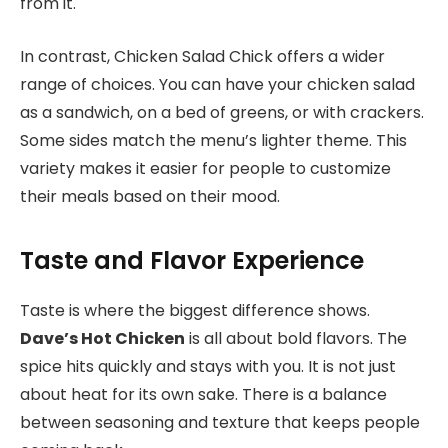
from it.
In contrast, Chicken Salad Chick offers a wider
range of choices. You can have your chicken salad
as a sandwich, on a bed of greens, or with crackers.
Some sides match the menu’s lighter theme. This
variety makes it easier for people to customize
their meals based on their mood.
Taste and Flavor Experience
Taste is where the biggest difference shows.
Dave’s Hot Chicken
is all about bold flavors. The
spice hits quickly and stays with you. It is not just
about heat for its own sake. There is a balance
between seasoning and texture that keeps people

> _About this task_: Give back exactly the lines running from the line containing "their meals based on their mood." through the end of the material above, both included, and nothing beyond them.

> _Task solution_:
their meals based on their mood.
Taste and Flavor Experience
Taste is where the biggest difference shows.
Dave’s Hot Chicken
is all about bold flavors. The
spice hits quickly and stays with you. It is not just
about heat for its own sake. There is a balance
between seasoning and texture that keeps people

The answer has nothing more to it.